Background

In March, this year, APRA released a discussion paper and draft proposed Prudential Standard CPS 234 Information Security (CPS 234/Standard) that will apply to all APRA-regulated entities, including superannuation funds, for consultation.

On or around 7 November, APRA issued t­­­­he finalised version of CPS 234, which will commence on 1 July 2019.

For superannuation fund trustees (Trustees), this will mean that the Trustee Board (Board) must ensure that the Trustee maintains information security of information in a manner which is commensurate with the size and extent of threats to its information assets, and which enables the Trustee’s continued sound operation.

So what does this mean?

It means that the Board must ensure that the Trustee’s information security systems are appropriate, sustainable and adaptable. Further, the Board will need to analyse and assess the Trustee’s information security system and those responsible for the decision-making, approval, oversight, operations and other information security functions in respect of that system.

In other words, the Board needs to take an active role in understanding the Trustee’s information security system and ensuring that it is fit-for-purpose.

Why does it mean this?

Unlike other superannuation prudential standards, CPS 234 defines the term “ensure”, thereby stating, in no uncertain terms, the standard of care required of Boards in complying with the Standard. The term “ensure” is defined to mean ‘to take all reasonable steps and make all reasonable enquiries as are appropriate for a board so that the board can determine, to the best of its knowledge, that the stated matter has been properly addressed’. Therefore, APRA is really looking at Boards to drive information security.
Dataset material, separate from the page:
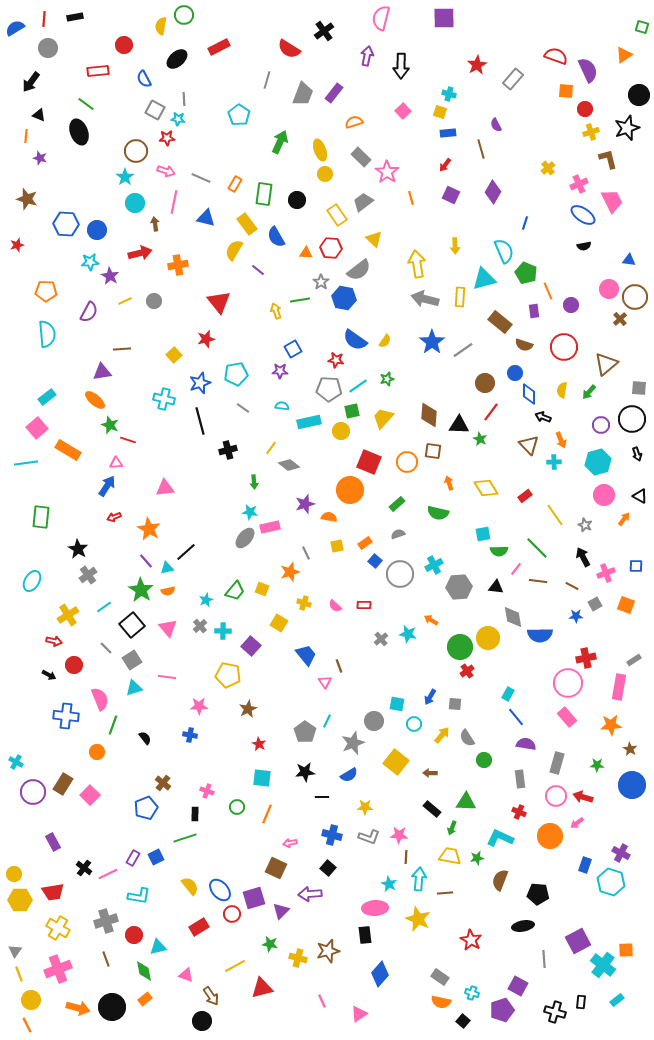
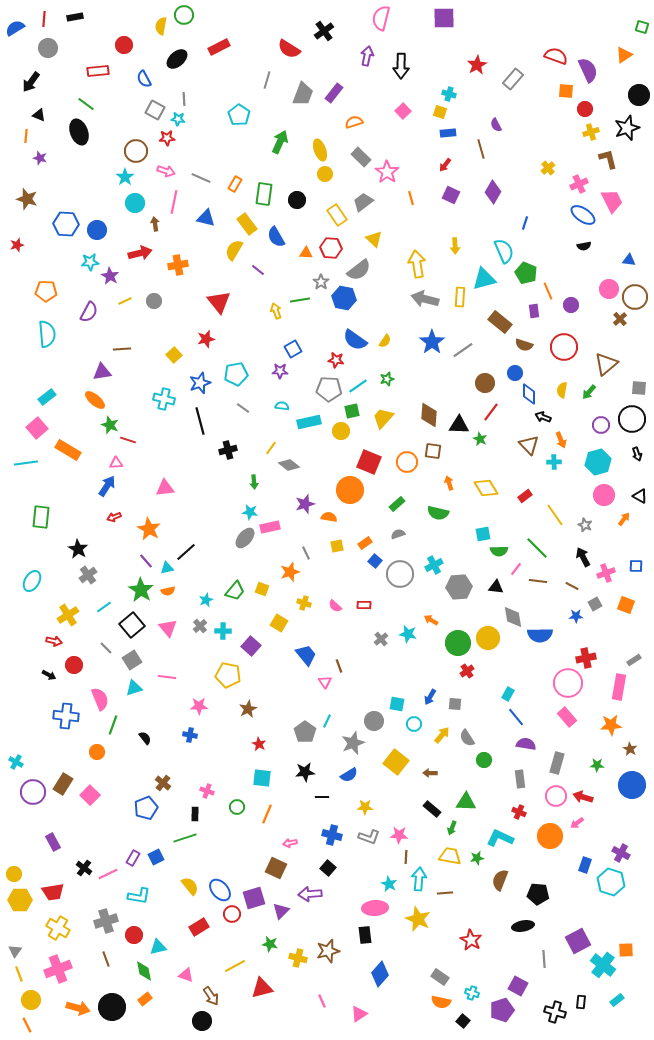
green circle at (460, 647): moved 2 px left, 4 px up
CPS 234 defines the following terms:

1. “information security” means ‘the preservation of an information asset’s confidentiality, integrity and availability’;
2. “information assets” are defined to mean information, IT including software, hardware and (soft copy and hard copy) data.
3. Therefore, both paper and electronic files must be secured; and
4. “confidentiality”, “integrity” and “availability” with their ordinary meanings as one would expect to apply under this Standard.

The term “information” is not defined; however, given the CPS 234’s purpose and the above definitions, our view is that all information – member data, employer data, information in respect of all contracts/investments/commercial arrangements, and internal Trustee information (employee records, for example) – must be subject to the Trustee’s information security system. However, because information assets are to be classified, certain information may be subject to more stringent security requirements than others.

So how does the Trustee and Board comply with CPS 234?

The Trustee will need to:

1. clearly define the information security-related roles and responsibilities of the Board and the Trustee;
2.  maintain an information security capability commensurate with the size and extent of threats to its information assets, which can also adapt to new threats and vulnerabilities as they arise. This also includes assessing the information security capabilities of third parties (including related parties) that may manage any of the Trustee’s information assets;
3. maintain an information security policy framework commensurate with its exposures to vulnerabilities and threats, that also provides direction on the responsibilities of those charged with maintaining information security;
4. classify information assets by criticality (the potential impact of a loss of availability) and sensitivity (the potential impact of a loss of confidentiality or integrity);
5. have information security controls to protect its information assets that are implemented in a timely manner and that are commensurate with:
   1. vulnerabilities and threats to the information assets;
   2. the criticality and sensitivity of the information assets;
   3. the stage at which the information assets are within their life cycle; and
   4. the potential consequences of an information security incident;
6. evaluate the design and operating effectiveness of a third party’s information security controls;
7. have robust mechanisms in place to detect and respond to information security incidents in a timely manner;
8. annually test that its information security response plans to ensure that they remain effective and fit-for-purpose;
9. test the effectiveness of its information security controls through a systematic testing program commensurate with the relevant risks specific to the entity and its information and, where the information assets are managed by a third party, assess whether that testing is commensurate with the testing that would be required if the Trustee was conducting the test, itself;
10. escalate and report to the Board or senior management any testing results that identify information security control deficiencies that cannot be remediated in a timely manner;
11. review the sufficiency of the testing program at least annually or on material change to information assets or the business environment;
12. ensure that its internal audit activities include a review of the design and operating effectiveness of information security controls, including those maintained by related parties and third parties and, where the information assets are managed by a third party, the internal audit must assess the information third party’s information security control assurance;
13. notify APRA as soon as possible, and no later than 72 hours, after experiencing an information security incident that:
    1. materially affects, or has the potential to materially affect, the Trustee or the interests of beneficiaries; or
    2. has been notified to other regulators (both in Australia and overseas); and
14. notify APRA as soon as possible and no later than 10 business days after identifying a material information security control weakness which the Trustee expects it will not be able to remediate in a timely manner.

Further requirements exist in respect of Trustees that may be part of a banking group.

Final Thoughts

APRA will shortly be undertaking consultation on an updated cross-industry prudential practice guide on information security, which will replace the current Prudential Practice Guide CPG 234 Management of Security Risk in Information and Information Technology. But until then, Trustees should start considering what information they hold, how they hold and secure it (and destroy it, over time) and what security requirements and processes they may need to ensure compliance with the Standard.